From: Hyeonggon Yoo <42.hyeyoo@gmail.com>
To: Mike Rapoport <rppt@kernel.org>
Cc: linux-mm@kvack.org, Andrew Morton <akpm@linux-foundation.org>,
Andy Lutomirski <luto@kernel.org>,
Dave Hansen <dave.hansen@linux.intel.com>,
Ira Weiny <ira.weiny@intel.com>,
Kees Cook <keescook@chromium.org>,
Mike Rapoport <rppt@linux.ibm.com>,
Peter Zijlstra <peterz@infradead.org>,
Rick Edgecombe <rick.p.edgecombe@intel.com>,
Vlastimil Babka <vbabka@suse.cz>,
linux-kernel@vger.kernel.org, x86@kernel.org
Subject: Re: [RFC PATCH 0/3] Prototype for direct map awareness in page allocator
Date: Wed, 11 May 2022 16:50:44 +0900 [thread overview]
Message-ID: <Yntq1IhbwjyAHTON@hyeyoo> (raw)
In-Reply-To: <YnCzQJk8Mu1848tG@kernel.org>
On Mon, May 02, 2022 at 09:44:48PM -0700, Mike Rapoport wrote:
> On Sat, Apr 30, 2022 at 01:44:16PM +0000, Hyeonggon Yoo wrote:
> > On Tue, Apr 26, 2022 at 06:21:57PM +0300, Mike Rapoport wrote:
> > > Hello Hyeonggon,
> > >
> > > On Tue, Apr 26, 2022 at 05:54:49PM +0900, Hyeonggon Yoo wrote:
> > > > On Thu, Jan 27, 2022 at 10:56:05AM +0200, Mike Rapoport wrote:
> > > > > From: Mike Rapoport <rppt@linux.ibm.com>
> > > > >
> > > > > Hi,
> > > > >
> > > > > This is a second attempt to make page allocator aware of the direct map
> > > > > layout and allow grouping of the pages that must be mapped at PTE level in
> > > > > the direct map.
> > > > >
> > > >
> > > > Hello mike, It may be a silly question...
> > > >
> > > > Looking at implementation of set_memory*(), they only split
> > > > PMD/PUD-sized entries. But why not _merge_ them when all entries
> > > > have same permissions after changing permission of an entry?
> > > >
> > > > I think grouping __GFP_UNMAPPED allocations would help reducing
> > > > direct map fragmentation, but IMHO merging split entries seems better
> > > > to be done in those helpers than in page allocator.
> > >
> > > Maybe, I didn't got as far as to try merging split entries in the direct
> > > map. IIRC, Kirill sent a patch for collapsing huge pages in the direct map
> > > some time ago, but there still was something that had to initiate the
> > > collapse.
> >
> > But in this case buddy allocator's view of direct map is quite limited.

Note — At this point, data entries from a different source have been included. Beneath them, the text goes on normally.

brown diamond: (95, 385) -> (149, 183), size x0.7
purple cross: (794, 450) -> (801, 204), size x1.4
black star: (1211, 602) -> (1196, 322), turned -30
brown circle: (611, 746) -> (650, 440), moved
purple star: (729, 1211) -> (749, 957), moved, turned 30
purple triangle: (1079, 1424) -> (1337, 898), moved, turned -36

> > It cannot merge 2M entries to 1G entry as it does not support
> > big allocations. Also it cannot merge entries of pages freed in boot process
> > as they weren't allocated from page allocator.
> >
> > And it will become harder when pages in MIGRATE_UNMAPPED is borrowed
> > from another migrate type....
> >
> > So it would be nice if we can efficiently merge mappings in
> > change_page_attr_set(). this approach can handle cases above.
> >
> > I think in this case grouping allocations and merging mappings
> > should be done separately.
>
> I've added the provision to merge the mappings in __free_one_page() because
> at that spot we know for sure we can replace multiple PTEs with a single
> PMD.
>
> I'm not saying there should be no additional mechanism for collapsing
> direct map pages, but I don't know when and how it should be invoked.
>
I'm still thinking about a way to accurately track number of split
pages - because tracking number of split pages only in CPA code may be
inaccurate when kernel page table is changed outside CPA.

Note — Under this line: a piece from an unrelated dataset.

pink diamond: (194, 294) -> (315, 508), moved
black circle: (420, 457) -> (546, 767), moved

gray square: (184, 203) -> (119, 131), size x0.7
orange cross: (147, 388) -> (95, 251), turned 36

In case you wonder, my code is available at:
https://github.com/hygoni/linux/tree/merge-mapping-v1r3
it also adds vmstat items:
# cat /proc/vmstat | grep direct_map
direct_map_level2_splits 1079
direct_map_level3_splits 6
direct_map_level1_merges 1079
direct_map_level2_merges 6
Thanks,
Hyeonggon
> > > > For example:
> > > > 1) set_memory_ro() splits 1 RW PMD entry into 511 RW PTE
> > > > entries and 1 RO PTE entry.
> > > >
> > > > 2) before freeing the pages, we call set_memory_rw() and we have
> > > > 512 RW PTE entries. Then we can merge it to 1 RW PMD entry.
> > >
> > > For this we need to check permissions of all 512 pages to make sure we can
> > > use a PMD entry to map them.
> >
> > Of course that may be slow. Maybe one way to optimize this is using some bits
> > in struct page, something like: each bit of page->direct_map_split (unsigned long)

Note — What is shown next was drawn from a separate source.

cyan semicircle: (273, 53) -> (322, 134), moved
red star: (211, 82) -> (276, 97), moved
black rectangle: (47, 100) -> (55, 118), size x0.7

> > is set when at least one entry in (PTRS_PER_PTE = 512)/(BITS_PER_LONG = 64) = 8 entries
> > has special permissions.
> >
> > Then we just need to set the corresponding bit when splitting mappings and
> > iterate 8 entries when changing permission back again. (and then unset the bit when 8 entries has
> > usual permissions). we can decide to merge by checking if page->direct_map_split is zero.
> >
> > When scanning, 8 entries would fit into one cacheline.
> >
> > Any other ideas?
> >
> > > Not sure that doing the scan in each set_memory call won't cause an overall
> > > slowdown.
> >
> > I think we can evaluate it by measuring boot time and bpf/module
> > load/unload time.
> >
> > Is there any other workload that is directly affected
> > by performance of set_memory*()?
> >
> > > > 3) after 2) we can do same thing about PMD-sized entries
> > > > and merge them into 1 PUD entry if 512 PMD entries have
> > > > same permissions.
> > > > [...]
> > > > > Mike Rapoport (3):
> > > > > mm/page_alloc: introduce __GFP_UNMAPPED and MIGRATE_UNMAPPED
> > > > > mm/secretmem: use __GFP_UNMAPPED to allocate pages
> > > > > EXPERIMENTAL: x86/module: use __GFP_UNMAPPED in module_alloc
> > > > --
> > > > Thanks,
> > > > Hyeonggon
> > >
> > > --
> > > Sincerely yours,
> > > Mike.
>
> --
> Sincerely yours,
> Mike.
--
Thanks,
Hyeonggon
prev parent reply other threads:[~2022-05-11 7:50 UTC|newest]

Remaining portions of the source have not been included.